■ TASK OBJECTIVE:
When you reach the line that contains "Mask: <item>pancreas</item>. Output" in the entries below, begin returning lines exactly as written and continue through the last one.

■ LISTED RECORDS:
· · · · ·

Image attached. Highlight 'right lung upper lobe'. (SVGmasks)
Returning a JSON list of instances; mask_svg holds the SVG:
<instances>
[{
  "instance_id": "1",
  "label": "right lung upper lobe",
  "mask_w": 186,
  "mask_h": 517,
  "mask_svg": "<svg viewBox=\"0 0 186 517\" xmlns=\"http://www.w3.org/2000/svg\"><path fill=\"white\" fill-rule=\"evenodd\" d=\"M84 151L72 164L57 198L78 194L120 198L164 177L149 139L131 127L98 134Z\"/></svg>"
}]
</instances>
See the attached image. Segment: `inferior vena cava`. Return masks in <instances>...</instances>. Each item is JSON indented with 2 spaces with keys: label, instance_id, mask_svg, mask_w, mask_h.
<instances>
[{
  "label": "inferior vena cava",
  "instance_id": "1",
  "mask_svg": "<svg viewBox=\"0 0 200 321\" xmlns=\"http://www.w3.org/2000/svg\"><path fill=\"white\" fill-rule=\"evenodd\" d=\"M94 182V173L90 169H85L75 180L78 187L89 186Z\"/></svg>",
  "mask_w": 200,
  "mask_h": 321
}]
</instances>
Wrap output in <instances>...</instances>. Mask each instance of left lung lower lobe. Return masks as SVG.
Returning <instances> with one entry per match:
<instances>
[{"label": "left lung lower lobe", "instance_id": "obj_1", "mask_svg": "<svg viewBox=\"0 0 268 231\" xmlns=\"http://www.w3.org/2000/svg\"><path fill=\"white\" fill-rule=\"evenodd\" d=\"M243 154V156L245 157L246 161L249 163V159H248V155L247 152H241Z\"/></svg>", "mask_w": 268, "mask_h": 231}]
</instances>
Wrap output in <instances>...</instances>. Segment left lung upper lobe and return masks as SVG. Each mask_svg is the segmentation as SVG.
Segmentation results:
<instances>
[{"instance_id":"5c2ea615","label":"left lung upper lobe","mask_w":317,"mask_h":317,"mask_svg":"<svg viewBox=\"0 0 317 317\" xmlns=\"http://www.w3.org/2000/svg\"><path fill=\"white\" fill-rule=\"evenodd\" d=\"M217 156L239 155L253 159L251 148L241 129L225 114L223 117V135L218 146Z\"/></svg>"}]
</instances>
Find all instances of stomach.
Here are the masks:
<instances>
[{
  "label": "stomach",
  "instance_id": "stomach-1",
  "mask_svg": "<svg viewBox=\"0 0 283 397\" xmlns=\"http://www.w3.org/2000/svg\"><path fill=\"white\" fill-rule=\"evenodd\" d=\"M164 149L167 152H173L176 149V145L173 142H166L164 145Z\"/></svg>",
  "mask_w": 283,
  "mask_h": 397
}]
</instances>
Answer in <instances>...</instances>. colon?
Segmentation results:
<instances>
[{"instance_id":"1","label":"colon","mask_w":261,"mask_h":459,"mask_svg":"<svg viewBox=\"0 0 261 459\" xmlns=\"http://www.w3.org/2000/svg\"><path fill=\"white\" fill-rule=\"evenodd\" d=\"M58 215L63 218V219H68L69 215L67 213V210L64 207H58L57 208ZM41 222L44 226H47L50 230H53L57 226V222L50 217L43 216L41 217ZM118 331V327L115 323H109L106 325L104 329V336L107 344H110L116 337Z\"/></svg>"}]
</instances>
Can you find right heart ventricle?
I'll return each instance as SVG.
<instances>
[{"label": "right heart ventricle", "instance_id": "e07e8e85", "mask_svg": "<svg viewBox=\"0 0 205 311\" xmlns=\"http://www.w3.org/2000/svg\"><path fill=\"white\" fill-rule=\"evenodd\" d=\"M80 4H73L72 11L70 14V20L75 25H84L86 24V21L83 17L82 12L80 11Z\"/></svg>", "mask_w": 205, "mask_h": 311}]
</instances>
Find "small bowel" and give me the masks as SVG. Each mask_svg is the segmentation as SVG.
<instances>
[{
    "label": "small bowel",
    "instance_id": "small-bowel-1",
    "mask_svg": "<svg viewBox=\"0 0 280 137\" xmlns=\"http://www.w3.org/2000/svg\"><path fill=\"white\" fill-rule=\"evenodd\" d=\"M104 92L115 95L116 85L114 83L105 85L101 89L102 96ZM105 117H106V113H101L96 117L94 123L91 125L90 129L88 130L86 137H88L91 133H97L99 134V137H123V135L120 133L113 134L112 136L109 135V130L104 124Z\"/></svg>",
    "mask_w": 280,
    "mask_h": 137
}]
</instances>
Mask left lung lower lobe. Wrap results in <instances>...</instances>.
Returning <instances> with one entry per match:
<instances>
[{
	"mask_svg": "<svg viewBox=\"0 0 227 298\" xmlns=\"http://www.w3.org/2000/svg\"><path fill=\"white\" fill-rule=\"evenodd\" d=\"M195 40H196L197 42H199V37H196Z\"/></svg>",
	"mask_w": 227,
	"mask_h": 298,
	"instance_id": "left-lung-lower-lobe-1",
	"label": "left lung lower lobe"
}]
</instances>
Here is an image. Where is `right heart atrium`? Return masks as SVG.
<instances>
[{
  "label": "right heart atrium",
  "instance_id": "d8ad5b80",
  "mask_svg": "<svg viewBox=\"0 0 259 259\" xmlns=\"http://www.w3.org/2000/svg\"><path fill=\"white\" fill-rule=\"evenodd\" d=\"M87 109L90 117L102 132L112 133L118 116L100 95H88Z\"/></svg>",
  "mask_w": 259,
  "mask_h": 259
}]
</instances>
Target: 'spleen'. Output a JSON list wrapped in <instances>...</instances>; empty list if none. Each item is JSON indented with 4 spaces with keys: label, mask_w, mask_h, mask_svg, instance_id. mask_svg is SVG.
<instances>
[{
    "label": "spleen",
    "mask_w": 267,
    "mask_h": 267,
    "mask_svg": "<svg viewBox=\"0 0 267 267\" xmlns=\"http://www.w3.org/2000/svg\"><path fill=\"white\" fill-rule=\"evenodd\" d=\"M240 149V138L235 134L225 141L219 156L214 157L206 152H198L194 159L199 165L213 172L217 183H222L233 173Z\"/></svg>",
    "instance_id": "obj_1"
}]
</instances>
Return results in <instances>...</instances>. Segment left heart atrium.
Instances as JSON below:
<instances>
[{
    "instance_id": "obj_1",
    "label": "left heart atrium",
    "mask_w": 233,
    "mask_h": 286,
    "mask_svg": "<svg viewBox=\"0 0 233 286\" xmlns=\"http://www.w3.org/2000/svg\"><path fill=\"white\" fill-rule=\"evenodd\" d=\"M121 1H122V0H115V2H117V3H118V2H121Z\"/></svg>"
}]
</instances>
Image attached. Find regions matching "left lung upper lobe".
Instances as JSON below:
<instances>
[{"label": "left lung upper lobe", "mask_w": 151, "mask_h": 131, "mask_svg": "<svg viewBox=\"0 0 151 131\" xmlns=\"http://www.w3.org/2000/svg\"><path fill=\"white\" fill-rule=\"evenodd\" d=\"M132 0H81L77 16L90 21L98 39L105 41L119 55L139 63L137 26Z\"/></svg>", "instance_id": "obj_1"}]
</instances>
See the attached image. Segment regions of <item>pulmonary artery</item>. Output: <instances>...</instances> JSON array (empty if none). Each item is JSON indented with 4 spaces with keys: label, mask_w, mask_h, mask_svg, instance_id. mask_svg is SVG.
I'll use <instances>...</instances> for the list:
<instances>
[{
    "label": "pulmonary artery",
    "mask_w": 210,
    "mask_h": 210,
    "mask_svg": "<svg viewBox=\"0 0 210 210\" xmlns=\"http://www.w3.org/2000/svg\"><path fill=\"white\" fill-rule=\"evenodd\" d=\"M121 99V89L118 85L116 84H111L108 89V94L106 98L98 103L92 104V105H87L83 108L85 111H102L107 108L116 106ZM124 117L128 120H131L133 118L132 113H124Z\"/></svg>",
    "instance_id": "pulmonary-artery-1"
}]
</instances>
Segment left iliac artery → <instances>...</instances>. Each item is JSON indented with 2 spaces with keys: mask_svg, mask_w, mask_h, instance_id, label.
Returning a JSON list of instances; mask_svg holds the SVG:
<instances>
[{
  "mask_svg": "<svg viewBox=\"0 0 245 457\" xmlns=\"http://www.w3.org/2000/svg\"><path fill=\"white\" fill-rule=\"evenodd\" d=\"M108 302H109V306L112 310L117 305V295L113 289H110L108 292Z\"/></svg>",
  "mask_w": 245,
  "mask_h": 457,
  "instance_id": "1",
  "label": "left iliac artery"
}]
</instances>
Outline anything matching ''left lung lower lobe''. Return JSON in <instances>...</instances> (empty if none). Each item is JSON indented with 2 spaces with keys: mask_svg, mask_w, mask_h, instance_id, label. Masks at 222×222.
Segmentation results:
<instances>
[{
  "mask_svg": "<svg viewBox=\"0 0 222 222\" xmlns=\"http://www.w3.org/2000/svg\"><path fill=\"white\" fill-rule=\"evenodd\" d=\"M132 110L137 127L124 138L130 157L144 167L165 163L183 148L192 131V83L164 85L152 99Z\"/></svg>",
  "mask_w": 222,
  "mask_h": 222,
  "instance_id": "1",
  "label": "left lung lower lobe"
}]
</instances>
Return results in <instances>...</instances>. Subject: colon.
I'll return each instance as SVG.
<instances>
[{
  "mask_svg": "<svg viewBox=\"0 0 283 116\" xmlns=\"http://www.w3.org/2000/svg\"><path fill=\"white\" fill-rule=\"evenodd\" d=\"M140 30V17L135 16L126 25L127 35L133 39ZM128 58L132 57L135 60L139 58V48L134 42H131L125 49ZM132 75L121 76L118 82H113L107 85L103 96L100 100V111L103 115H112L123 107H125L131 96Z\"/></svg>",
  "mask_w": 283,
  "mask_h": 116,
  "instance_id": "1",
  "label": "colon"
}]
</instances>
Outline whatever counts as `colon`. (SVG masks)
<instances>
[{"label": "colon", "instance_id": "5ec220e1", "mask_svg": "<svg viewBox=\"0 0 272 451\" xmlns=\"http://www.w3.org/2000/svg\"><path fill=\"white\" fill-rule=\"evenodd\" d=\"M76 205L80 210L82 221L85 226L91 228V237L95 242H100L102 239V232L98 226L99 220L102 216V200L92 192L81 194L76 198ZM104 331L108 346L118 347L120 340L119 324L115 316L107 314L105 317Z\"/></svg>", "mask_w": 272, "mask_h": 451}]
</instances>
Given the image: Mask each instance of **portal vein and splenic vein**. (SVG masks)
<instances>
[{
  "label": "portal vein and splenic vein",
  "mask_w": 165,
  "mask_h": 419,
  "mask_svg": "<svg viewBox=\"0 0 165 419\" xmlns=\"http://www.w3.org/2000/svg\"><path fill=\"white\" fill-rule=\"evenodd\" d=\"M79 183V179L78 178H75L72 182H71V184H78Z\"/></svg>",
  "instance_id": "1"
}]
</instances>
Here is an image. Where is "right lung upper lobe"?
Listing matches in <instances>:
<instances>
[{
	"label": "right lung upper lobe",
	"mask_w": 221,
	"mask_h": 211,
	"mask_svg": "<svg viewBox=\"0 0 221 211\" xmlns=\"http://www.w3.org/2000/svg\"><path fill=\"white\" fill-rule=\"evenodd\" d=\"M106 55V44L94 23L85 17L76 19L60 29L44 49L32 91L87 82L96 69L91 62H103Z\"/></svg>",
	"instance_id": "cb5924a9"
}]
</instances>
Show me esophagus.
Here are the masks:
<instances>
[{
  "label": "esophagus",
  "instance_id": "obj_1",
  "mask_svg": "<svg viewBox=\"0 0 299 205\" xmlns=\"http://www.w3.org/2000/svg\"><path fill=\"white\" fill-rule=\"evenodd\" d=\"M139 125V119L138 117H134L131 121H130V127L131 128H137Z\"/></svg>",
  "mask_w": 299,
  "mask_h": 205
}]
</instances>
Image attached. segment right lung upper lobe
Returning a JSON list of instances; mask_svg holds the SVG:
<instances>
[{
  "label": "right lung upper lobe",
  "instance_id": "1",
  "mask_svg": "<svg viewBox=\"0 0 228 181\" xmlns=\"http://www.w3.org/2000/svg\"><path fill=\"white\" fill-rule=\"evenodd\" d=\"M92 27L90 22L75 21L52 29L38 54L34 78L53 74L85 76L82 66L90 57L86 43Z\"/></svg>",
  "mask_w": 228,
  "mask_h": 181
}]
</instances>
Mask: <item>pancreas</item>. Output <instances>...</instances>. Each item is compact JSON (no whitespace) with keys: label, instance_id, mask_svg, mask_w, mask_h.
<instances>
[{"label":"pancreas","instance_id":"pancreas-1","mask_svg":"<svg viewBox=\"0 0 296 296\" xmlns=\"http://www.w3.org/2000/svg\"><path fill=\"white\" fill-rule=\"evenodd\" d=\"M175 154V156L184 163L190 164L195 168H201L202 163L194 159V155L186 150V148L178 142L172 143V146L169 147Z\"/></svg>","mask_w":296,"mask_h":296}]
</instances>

· · · · ·

■ TASK RESULT:
Mask: <item>pancreas</item>. Output <instances>...</instances>. Each item is compact JSON (no whitespace) with keys: label, instance_id, mask_svg, mask_w, mask_h.
<instances>
[{"label":"pancreas","instance_id":"pancreas-1","mask_svg":"<svg viewBox=\"0 0 296 296\" xmlns=\"http://www.w3.org/2000/svg\"><path fill=\"white\" fill-rule=\"evenodd\" d=\"M175 154V156L184 163L190 164L195 168H201L202 163L194 159V155L186 150V148L178 142L172 143V146L169 147Z\"/></svg>","mask_w":296,"mask_h":296}]
</instances>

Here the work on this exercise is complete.